For the records that follow, restate each one word for word and leave the images behind.

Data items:
=-=-=
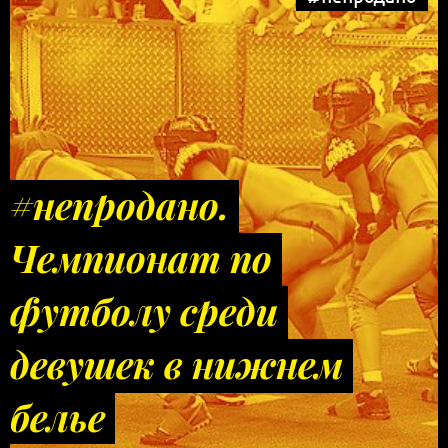
#непродано.
Чемпионат по
футболу среди
девушек в нижнем
белье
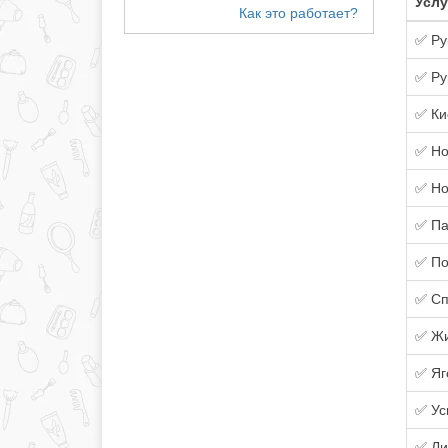
Услу
✅ Ру
✅ Ру
✅ Ки
✅ Но
✅ Но
✅ Па
✅ П
✅ Сп
✅ Жи
✅ Яг
✅ Ус
✅ Ли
=-=-=
### Exercise answer
#непродано.
Чемпионат по
футболу среди
девушек в нижнем
белье
Услу
✅ Ру
✅ Ру
✅ Ки
✅ Но
✅ Но
✅ Па
✅ П
✅ Сп
✅ Жи
✅ Яг
✅ Ус
✅ Ли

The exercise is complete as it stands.